BREAKINGNEWS.CO.ID – Kementerian Luar Negeri Republik Indonesia (Kemenlu RI) menceritakan kronologi, seorang warga negara Indonesia (WNI) yang sempat disandera oleh kelompok bersenjata di Yaman pada November 2018 lalu merupakan seorang mahasiswa bernama Adib Nadim. Dirinya ditawan ketika sedang dalam perjalanan menuju Kota Sanaa.

Direktur Perlindungan WNI dan Badan Hukum Indonesia Kemlu RI, Lalu Muhammad Iqbal, menuturkan Adib ditangkap oleh kelompok bersenjata di Kota Yaslah, sekitar 30 kilometer di Yaman bagian selatan, pada 28 November 2018 lalu. Adib saat itu merupakan mahasiswa yang tengah menempuh pendidikan di Universitas Daru Hadits, Sihr, Hadramaut, sejak 2013 silam. Iqbal mengatakan Adib ditahan selama 99 hari bersama sekitar tujuh warga asing lain. Dia dibebaskan pada 7 Maret 2019 lalu.

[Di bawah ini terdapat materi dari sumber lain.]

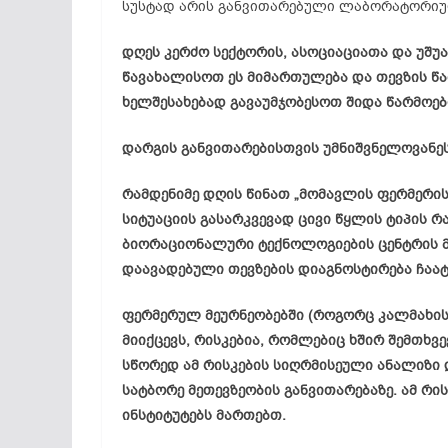
სუსტად არის განვითარებული ლაბორატორიუ
დღეს კერძო სექტორის, ასოციაციათა და უშუ
წავახალისოთ ეს მიმართულება და თევზის წ
ხელშესახებად გავაუმჯობესოთ შიდა წარმოებ
დარგის განვითარებისთვის უმნიშვნელოვანეს
რამდენიმე დღის წინათ „მომავლის ფერმერი
სიტუაციის გასარკვევად ცივი წყლის ტიპის რა
ბიორაციონალური ტექნოლოგიების ცენტრის 
დაავადებული თევზების დიაგნოსტირება ჩაატ
ფერმერულ მეურნეობებში (როგორც კალმახის,
მიიქცევს, რისკებია, რომლებიც ხშირ შემთხვ
სწორედ ამ რისკების სიღრმისეული ანალიზი 
სატბორე მეთევზეობის განვითარებაზე. ამ რ
ინსტიტუტებს მართებთ.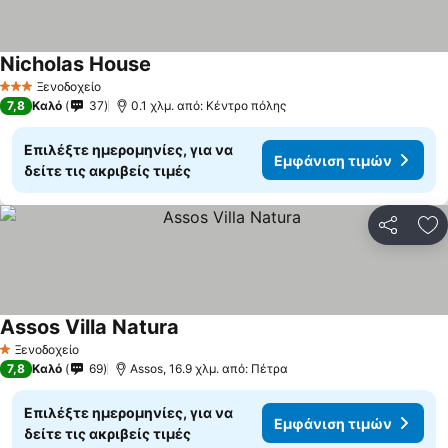
Nicholas House
Ξενοδοχείο
3 Αστέρια
7,8
Καλό
37
0.1 χλμ. από: Κέντρο πόλης
Επιλέξτε ημερομηνίες, για να
Εμφάνιση τιμών
δείτε τις ακριβείς τιμές
Κοινοποί
Πρ
Assos Villa Natura
Ξενοδοχείο
1 Αστέρια
7,8
Καλό
69
Assos, 16.9 χλμ. από: Πέτρα
Επιλέξτε ημερομηνίες, για να
Εμφάνιση τιμών
δείτε τις ακριβείς τιμές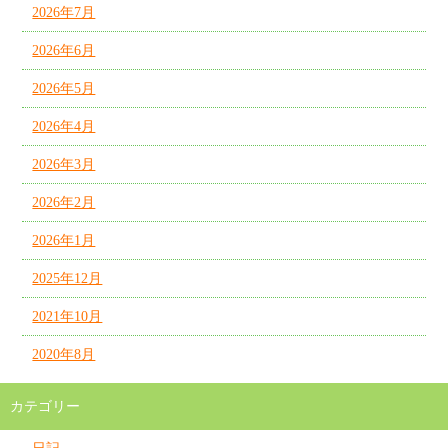
2026年7月
2026年6月
2026年5月
2026年4月
2026年3月
2026年2月
2026年1月
2025年12月
2021年10月
2020年8月
カテゴリー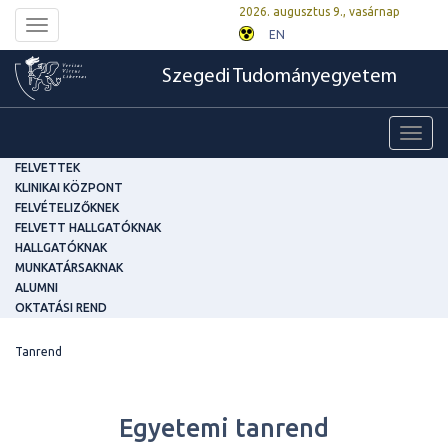
2026. augusztus 9., vasárnap
Toggle
EN
navigation
Szegedi Tudományegyetem
Toggl
navig
FELVETTEK
KLINIKAI KÖZPONT
FELVÉTELIZŐKNEK
FELVETT HALLGATÓKNAK
HALLGATÓKNAK
MUNKATÁRSAKNAK
ALUMNI
OKTATÁSI REND
Tanrend
Egyetemi tanrend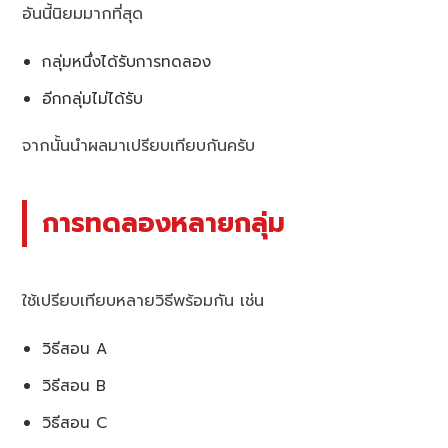
อันนี้นิยมมากที่สุด
กลุ่มหนึ่งได้รับการทดลอง
อีกกลุ่มไม่ได้รับ
จากนั้นนำผลมาเปรียบเทียบกันครับ
การทดลองหลายกลุ่ม
ใช้เปรียบเทียบหลายวิธีพร้อมกัน เช่น
วิธีสอน A
วิธีสอน B
วิธีสอน C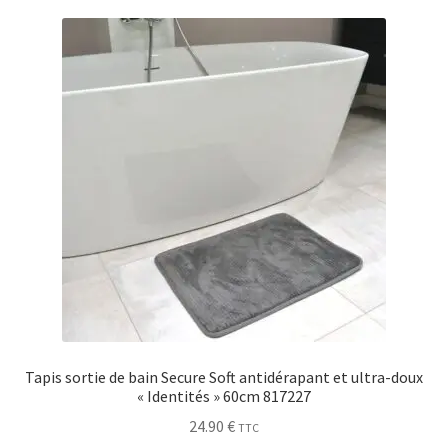
Sécurité
Pro.
0.00 €
Tapis sortie de bain Secure Soft antidérapant et ultra-doux
« Identités » 60cm 817227
24.90
€
TTC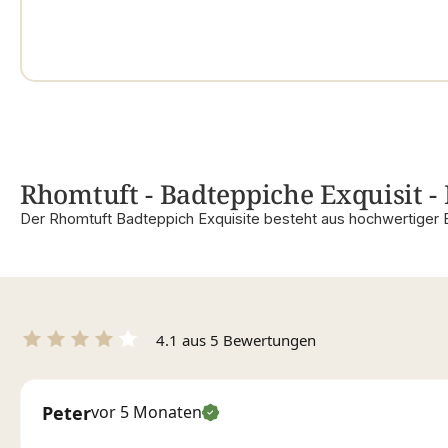
Rhomtuft - Badteppiche Exquisit - 
Der Rhomtuft Badteppich Exquisite besteht aus hochwertiger 
4.1 aus 5 Bewertungen
Peter
vor 5 Monaten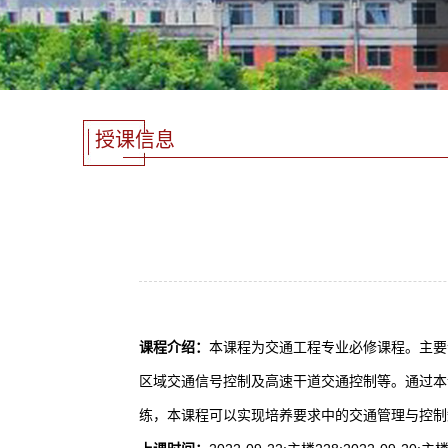
授课信息
课程介绍：
本课程为交通工程专业必修课程。主要
区域交通信号控制及高速干道交通控制等。通过本
练，本课程可以实现培养要求中的交通管理与控制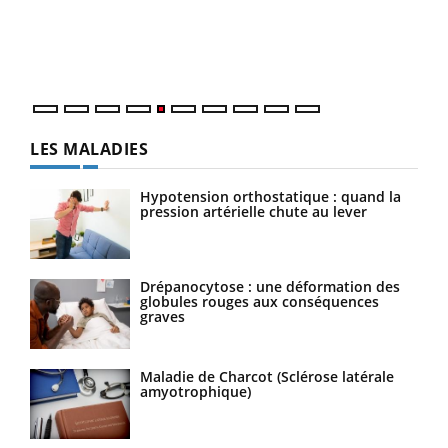
Un établissement lié à un groupe mutualiste innove en
vous
matière de bilan de santé : l'utilisation d'un « jumeau
épis
numérique » permet ...
LES MALADIES
Hypotension orthostatique : quand la
pression artérielle chute au lever
Drépanocytose : une déformation des
globules rouges aux conséquences
graves
Maladie de Charcot (Sclérose latérale
amyotrophique)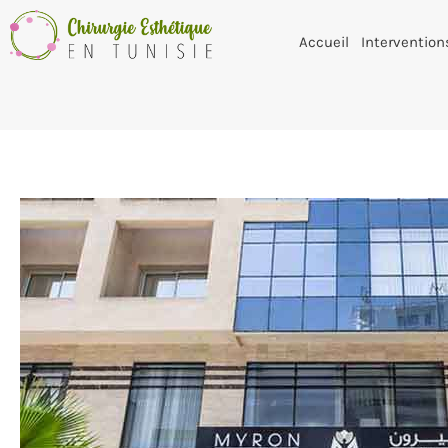
Accueil
Intervention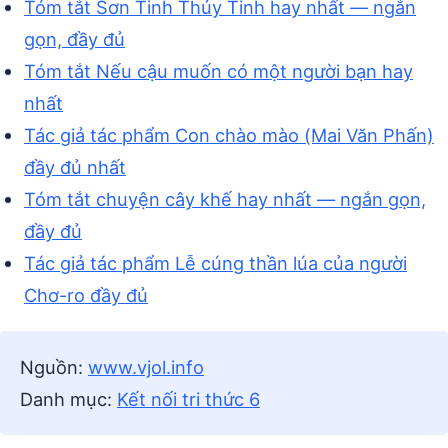
Tóm tắt Sơn Tinh Thủy Tinh hay nhất — ngắn
gọn, đầy đủ
Tóm tắt Nếu cậu muốn có một người bạn hay
nhất
Tác giả tác phẩm Con chào mào (Mai Văn Phấn)
đầy đủ nhất
Tóm tắt chuyện cây khế hay nhất — ngắn gọn,
đầy đủ
Tác giả tác phẩm Lễ cúng thần lúa của người
Chơ-ro đầy đủ
Nguồn:
www.vjol.info
Danh mục:
Kết nối tri thức 6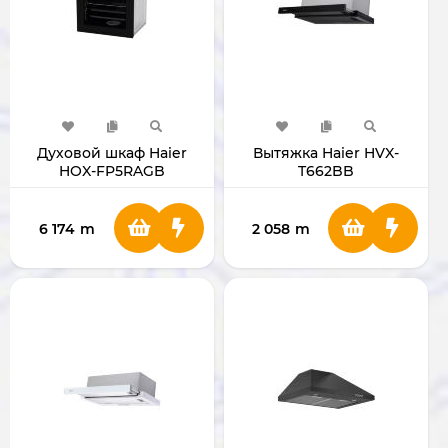
Духовой шкаф Haier
Вытяжка Haier HVX-
HOX-FP5RAGB
T662BB
6 174
m
2 058
m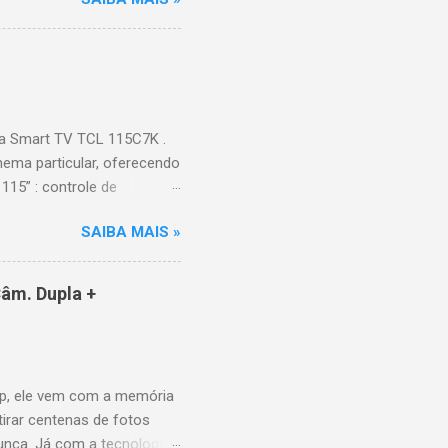
Hz (até 240Hz com DLG) :
ace intuitiva,
 Video, HBO Max e muito
s Largura: 256,6 cm |
onen...
a Smart TV TCL 115C7K .
ema particular, oferecendo
115” : controle de
alhes impressionantes e
SAIBA MAIS »
do para imagens e
) : ideal para esportes e
ce intuitiva, recomendações
âm. Dupla +
e Video, HBO Max e muito
 Design e dimensões
(229,3 kg com embalagem)
p, ele vem com a memória
tirar centenas de fotos
nunca. Já com a tecnologia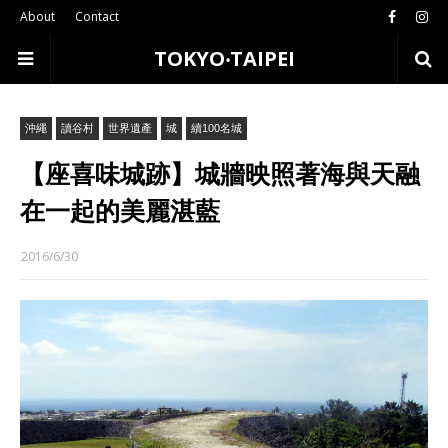
About
Contact
TOKYO‧TAIPEI
沖繩
讀谷村
世界遺產
城
續100名城
【座喜味城跡】城牆映照著海與天融
在一起的美麗湛藍
2016/6/30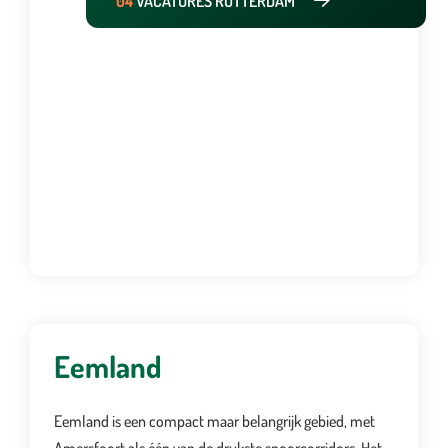
04
VACATURES ROTTERDAM
Eemland
Eemland is een compact maar belangrijk gebied, met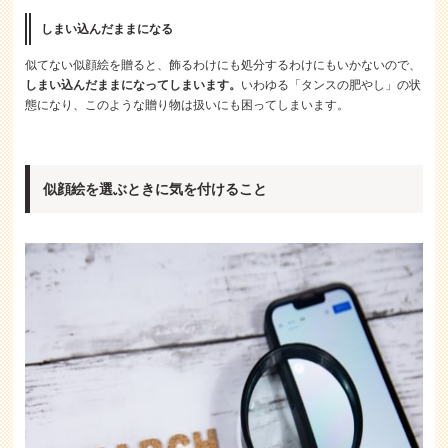
しまい込んだままになる
似てない似顔絵を贈ると、飾るわけにも処分するわけにもいかないので、
しまい込んだままになってしまいます。
いわゆる「タンスの肥やし」の状
態になり、このような贈り物は扱いにも困ってしまいます。
似顔絵を選ぶときに気を付けること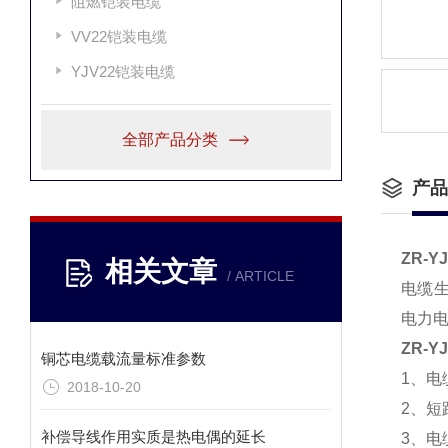
阻燃铠装电缆
VV22铠装电缆
YJV22铠装电缆
全部产品分类
产品
ZR-YJ
相关文章
/ ARTICLE
电缆
电力电
ZR-YJ
铜芯电缆载流量标准参数
1、电
2018-10-20
2、短
补偿导线作用实质是热电偶的延长
3、电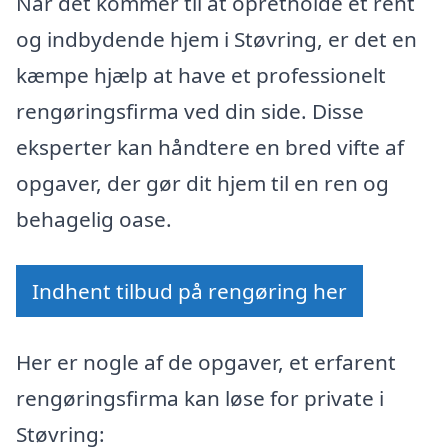
Når det kommer til at opretholde et rent
og indbydende hjem i Støvring, er det en
kæmpe hjælp at have et professionelt
rengøringsfirma ved din side. Disse
eksperter kan håndtere en bred vifte af
opgaver, der gør dit hjem til en ren og
behagelig oase.
Indhent tilbud på rengøring her
Her er nogle af de opgaver, et erfarent
rengøringsfirma kan løse for private i
Støvring: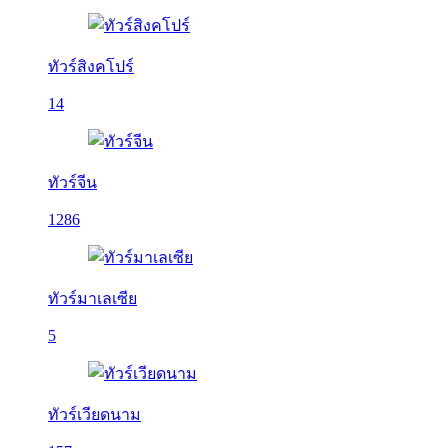
ทัวร์สิงคโปร์
14
ทัวร์จีน
1286
ทัวร์มาเลเซีย
5
ทัวร์เวียดนาม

"Saat ditangkap Adib sedang menemani sahabatnya, warga negara Malaysia, untuk menjenguk keluarganya di Kota Sanaa," kata Iqbal dalam keterangan pers yang diterima Breakingnews.co.id melalui pesan instan, Kamis (14/3/2019). Iqbal memaparkan Adib sudah sampai di Indonesia pada Rabu (13/3) sore lalu. Pemulangan Adib dibantu oleh Kedutaan Besar Republik Indonesia (KBRI) Muscat, Oman menggunakan maskapai Oman Air.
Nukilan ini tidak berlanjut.